O Que a Doença Inflamatória do Intestino Realmente É
A IBD em cães é caracterizada pela infiltração de células inflamatórias na parede do estômago, intestino delgado ou intestino grosso (ou uma combinação destes). Estas células infiltradas — que podem ser linfócitos, plasmócitos, eosinófilos ou neutrófilos dependendo do subtipo de IBD — perturbam a arquitetura normal do revestimento intestinal, prejudicando a sua capacidade de absorver nutrientes, manter a integridade da barreira e regular o equilíbrio de fluidos.
A forma mais comum é a enterite linfoplasmacitica, mas a gastroenterite eosinófila e a doença granulomatosa também ocorrem. A distinção é importante porque influencia o prognóstico e, em certa medida, a abordagem do tratamento. A IBD deve ser distinguida de outras causas de perturbação digestiva crónica — incluindo sensibilidade alimentar, parasitas, doença infeciosa e cancro — antes de um diagnóstico ser confirmado.
Causas Potenciais e Raças Predispostas
A causa precisa da IBD permanece incompletamente compreendida, mas as evidências atuais apontam para uma resposta imunológica inadequada aos antigénios luminais — proteínas alimentares, componentes bacterianos ou ambos — em indivíduos geneticamente suscetíveis. O microbioma intestinal é cada vez mais reconhecido como um fator significativo, com a disbiose (desequilíbrio das bactérias intestinais) tanto contribuindo como perpetuando a inflamação intestinal.
Certas raças têm um risco aumentado, incluindo Pastores Alemães, Yorkshire Terriers, Border Collies, Boxers e Irish Setters. Os Soft-Coated Wheaten Terriers são propensos a uma forma particularmente grave que pode envolver enteropatia com perda de proteína. A idade de início varia, mas a IBD é mais frequentemente diagnosticada em cães de idade média a avançada.
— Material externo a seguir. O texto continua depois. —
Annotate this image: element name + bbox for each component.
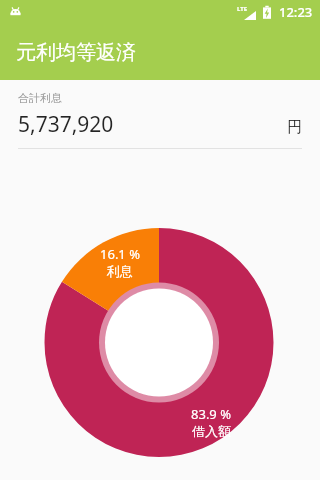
other: Android: [8, 5, 23, 20]
staticText: 利息: [107, 263, 133, 279]
staticText: 12:23: [279, 3, 313, 21]
button[interactable]: 合計利息: [0, 80, 320, 149]
staticText: 円: [287, 118, 302, 137]
staticText: 元利均等返済: [16, 40, 136, 65]
staticText: 83.9 %: [191, 405, 231, 423]
staticText: 5,737,920: [18, 110, 114, 139]
staticText: 16.1 %: [100, 245, 140, 263]
staticText: LTE: [237, 5, 248, 13]
staticText: 借入額: [192, 423, 231, 439]
staticText: 合計利息: [18, 91, 62, 105]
Diagnóstico: Porque Leva Tempo
Não existe um único teste sanguíneo que confirme a IBD. O diagnóstico é alcançado através de um processo de exclusão sistemática e, finalmente, exame histopatológico do tecido intestinal. Isto torna a jornada de diagnóstico mais longa e mais envolvida do que muitos proprietários antecipam.
Investigação Inicial
Análises sanguíneas, urinálise e testes fecais descartam doença metabólica, disfunção de órgãos e causas parasitárias ou infeciosas. A cobalamina sérica, folato e lípase pancreática são avaliados para avaliar a função absorvente e descartar EPI ou pancreatite como fatores contributivos. O diagnóstico por imagem abdominal — tipicamente ultrassom — pode revelar paredes intestinais espessadas, aumento dos gânglios linfáticos ou outras alterações estruturais consistentes com IBD.
Biópsia de Tecido
O diagnóstico definitivo requer biópsia intestinal, obtida através de endoscopia ou biópsia cirúrgica de espessura total. A endoscopia é menos invasiva e permite visualização da superfície mucosa, mas pode não detetar lesões em camadas de tecido mais profundas. As biópsias de espessura total fornecem informações mais completas, mas carregam os riscos associados à anestesia geral e cirurgia. O seu veterinário discutirá qual a abordagem mais apropriada baseada na condição e apresentação clínica do seu cão.
Antes de proceder à biópsia, muitos clínicos realizam primeiro testes dietéticos, pois a doença responsiva a alimentos mimetiza de perto a IBD e responde à mudança dietética sozinha — poupando ao cão investigação desnecessária.
Abordagens Dietéticas para a Gestão


A alimentação é central para a gestão de IBD e, para uma proporção significativa de cães, a modificação dietética sozinha produz uma melhoria significativa.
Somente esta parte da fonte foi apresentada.